By observable and anthropological data, a human generation is roughly three decades. It’s by the age of thirty that people reach maturity (most, not all), establish growing families of their own, and begin the transitional phase of succeeding older generations in the workplace and community.
As time passes and one generation melds into another, the collective memory of a society changes. For example, a living American would have to be over 80 years of age today to remember the bombing of Pearl Harbor and the beginning of World War Two. That’s only about six percent of the current population. Thus, as a first hand experience of the American people, it will soon be forgotten.
While the percentages and demographics will fluctuate, other “unforgettable” events will one day live only in the stories we have been told and the history books which we read.

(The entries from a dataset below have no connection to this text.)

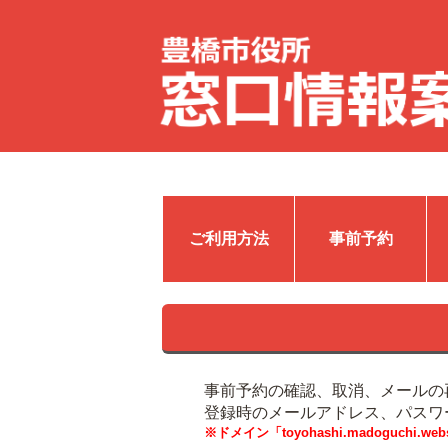
ご利用方法
事前予約
事前予約の確認、取消、メールの
登録時のメールアドレス、パスワ
※ドメイン「toyohashi.madoguch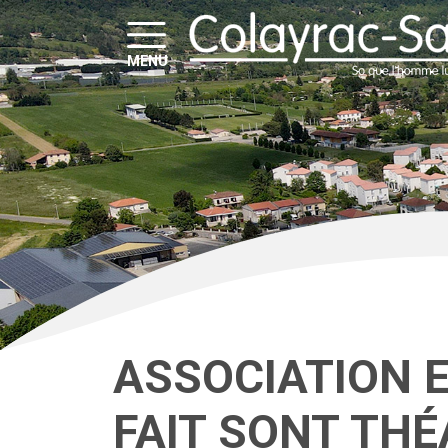
MENU
ASSOCIATION E
FAIT SONT TH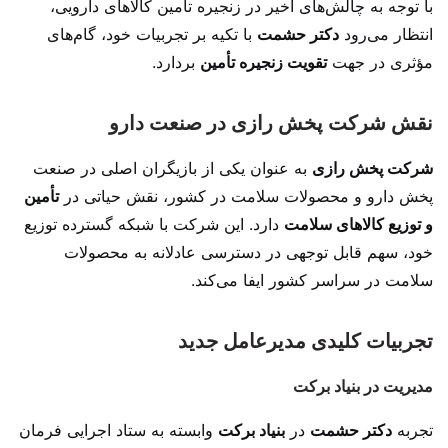
با توجه به چالش‌های اخیر در زنجیره تأمین کالاهای دارویی،
انتظار می‌رود
دکتر حشمت
با تکیه بر تجربیات خود، گام‌های
مؤثری در جهت
تقویت زنجیره تأمین
بردارد.
نقش شرکت پخش رازی در صنعت دارو
شرکت پخش رازی
به عنوان یکی از بازیگران اصلی در صنعت
پخش دارو و محصولات سلامت در کشور، نقش حیاتی در
تأمین
و توزیع کالاهای سلامت
دارد. این شرکت با شبکه گسترده توزیع
خود، سهم قابل توجهی در دسترسی عادلانه به محصولات
سلامت در سراسر کشور ایفا می‌کند.
تجربیات کلیدی مدیرعامل جدید
مدیریت در بنیاد برکت
تجربه
دکتر حشمت
در
بنیاد برکت
وابسته به ستاد اجرایی فرمان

The Apollo moon landing; the collapse of the Berlin Wall; the Challenger disaster; and yes, even the terrorist attacks of September 11, 2001.

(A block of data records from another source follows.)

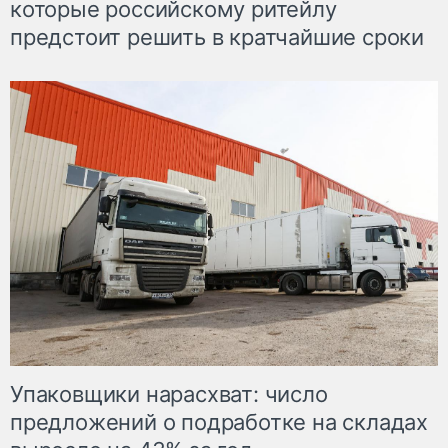
которые российскому ритейлу
предстоит решить в кратчайшие сроки
Упаковщики нарасхват: число
предложений о подработке на складах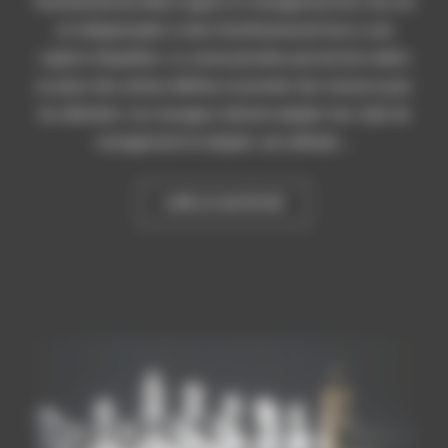
fonctionnement Notre apport Le management de crise est
un indispensable à votre fonctionnement face à une
rupture d’équilibre. La communication permet de mettre
en place des actions définies et prendre des mesures pour
les atteindre. Les managers doivent adapter leur style de
management et adopter une attitude …
« LE MANAGEMENT DE C
LIRE LA SUITE DE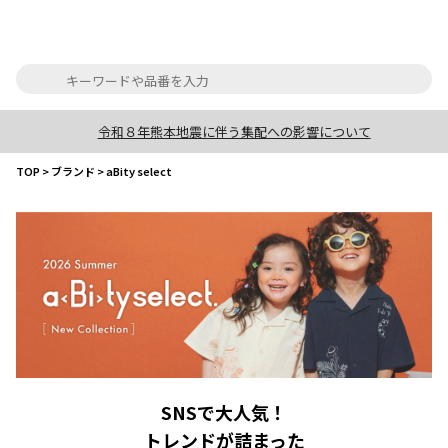
令和８年熊本地震に伴う集配への影響について
TOP
>
ブランド
>
aBity select
SNSで大人気！
トレンドが詰まった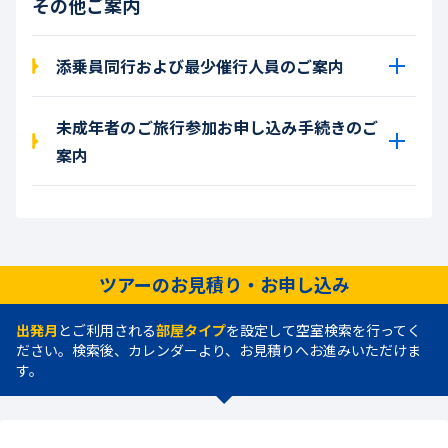
その他ご案内
添乗員同行および最少催行人員のご案内
未成年者のご旅行参加お申し込み手続きのご
案内
ツアーのお見積り・お申し込み
出発月
とご利用される
部屋タイプ
を設定して空室検索を行ってく
ださい。検索後、カレンダーより、お見積りへお進みいただけま
す。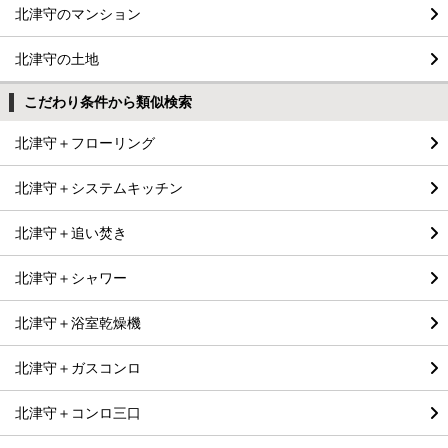
北津守のマンション
北津守の土地
こだわり条件から類似検索
北津守＋フローリング
北津守＋システムキッチン
北津守＋追い焚き
北津守＋シャワー
北津守＋浴室乾燥機
北津守＋ガスコンロ
北津守＋コンロ三口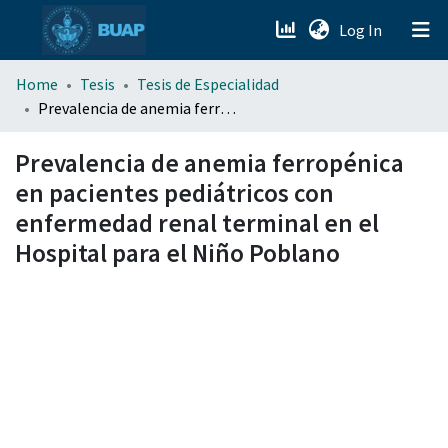
(current)
Log In
menu.section.about_menu
Home
Tesis
Tesis de Especialidad
Prevalencia de anemia ferropénica en pacientes pediátricos con enfermedad renal terminal en el Hospital para el Niño Poblano
All of DSpace
Prevalencia de anemia ferropénica
en pacientes pediátricos con
enfermedad renal terminal en el
Hospital para el Niño Poblano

Half a generation – 15 years – has now passed, and more than a quarter of the U.S. population has no memory of the event. It’s not that they “forgot,” they were simply too young or not yet born to have experienced it. Three such individuals live in my own home. My youngest son was only a glint in my eye in 2001, and my other children were preschoolers. When I speak of 9/11 they listen intently to be sure, but they have that faraway look in their eyes that I had when my parents spoke about the assassination of President Kennedy.

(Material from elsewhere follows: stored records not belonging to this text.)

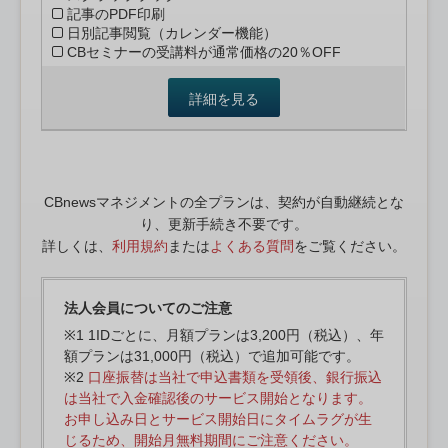
記事のPDF印刷
日別記事閲覧（カレンダー機能）
CBセミナーの受講料が通常価格の20％OFF
詳細を見る
CBnewsマネジメントの全プランは、契約が自動継続とな
り、更新手続き不要です。
詳しくは、
利用規約
または
よくある質問
をご覧ください。
法人会員についてのご注意
※1 1IDごとに、月額プランは3,200円（税込）、年
額プランは31,000円（税込）で追加可能です。
※2
口座振替は当社で申込書類を受領後、銀行振込
は当社で入金確認後のサービス開始となります。
お申し込み日とサービス開始日にタイムラグが生
じるため、開始月無料期間にご注意ください。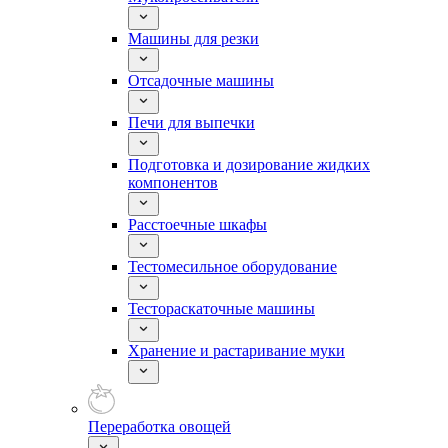
Машины для резки
Отсадочные машины
Печи для выпечки
Подготовка и дозирование жидких
компонентов
Расстоечные шкафы
Тестомесильное оборудование
Тестораскаточные машины
Хранение и растаривание муки
Переработка овощей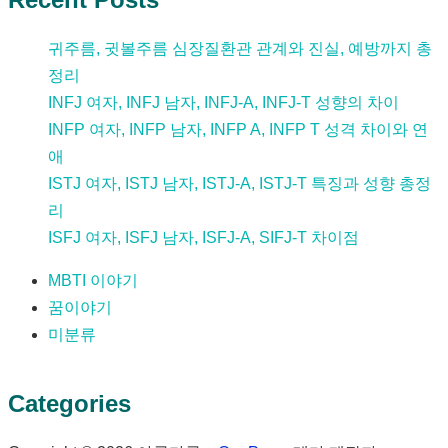
귀주름, 귓볼주름 심장질환관 관계와 진실, 예방까지 총
정리
INFJ 여자, INFJ 남자, INFJ-A, INFJ-T 성향의 차이
INFP 여자, INFP 남자, INFP A, INFP T 성격 차이와 연
애
ISTJ 여자, ISTJ 남자, ISTJ-A, ISTJ-T 특징과 성향 총정
리
ISFJ 여자, ISFJ 남자, ISFJ-A, SIFJ-T 차이점
MBTI 이야기
꿈이야기
미분류
Categories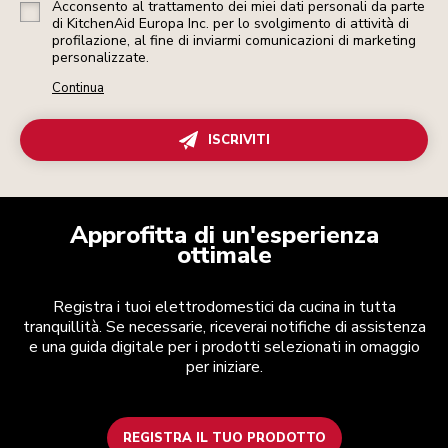
Acconsento al trattamento dei miei dati personali da parte
di KitchenAid Europa Inc. per lo svolgimento di attività di
profilazione, al fine di inviarmi comunicazioni di marketing
personalizzate.
Continua
ISCRIVITI
Approfitta di un'esperienza
ottimale
Registra i tuoi elettrodomestici da cucina in tutta
tranquillità. Se necessarie, riceverai notifiche di assistenza
e una guida digitale per i prodotti selezionati in omaggio
per iniziare.
REGISTRA IL TUO PRODOTTO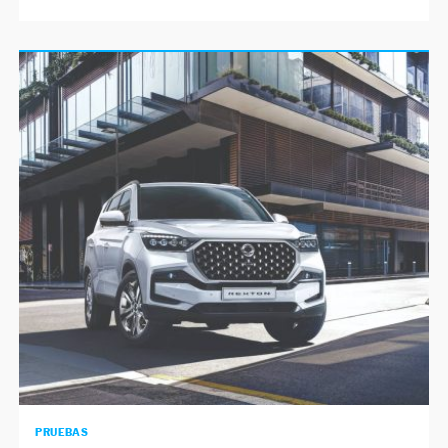
PRUEBAS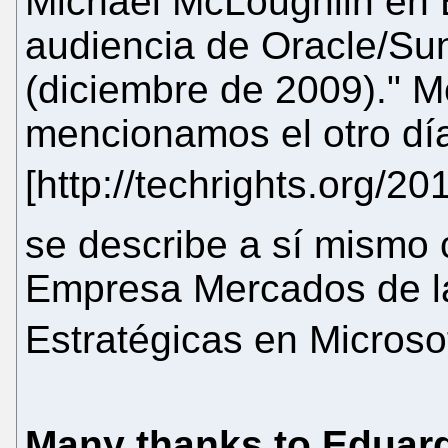
Michael McLoughlin en 
audiencia de Oracle/Su
(diciembre de 2009)." M
mencionamos el otro dí
[http://techrights.org/20
se describe a sí mismo 
Empresa Mercados de la
Estratégicas en Microso
Many thanks to Eduard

The solution is not to take our children back in time, as if we could. The solution is understanding and integration. We must help them reflect upon that dreadful Tuesday morning in September and grasp the geopolitical, religious, economic, and social causes of that day. We must help then recognize the equally complicated repercussions that have followed.
We can help them understand that they – like all of us – have inherited the blessings and curses of those who lived before us; and in turn, the generations to come will inherit their own failures and victories. So remembering is not an academic exercise. It’s not a test given during history class or a game of conjuring up the bygones of yesteryear. It is a necessary practice in building the future.
The Apostle Paul gave similar instructions to a generation of young believers who had not experienced for themselves the tragedy and triumphs of the past. Speaking of their collective past, he said: “These are warning markers in our history books, written down so that we don’t repeat their mistakes – they at the beginning, we at the end – as we are just as capable of messing up as they were.” Or, as articulated so well by George Santayana: “Those who cannot remember the past are condemned to repeat it.” This is the perennial lesson of remembering: For the sake of tomorrow and the generations to come.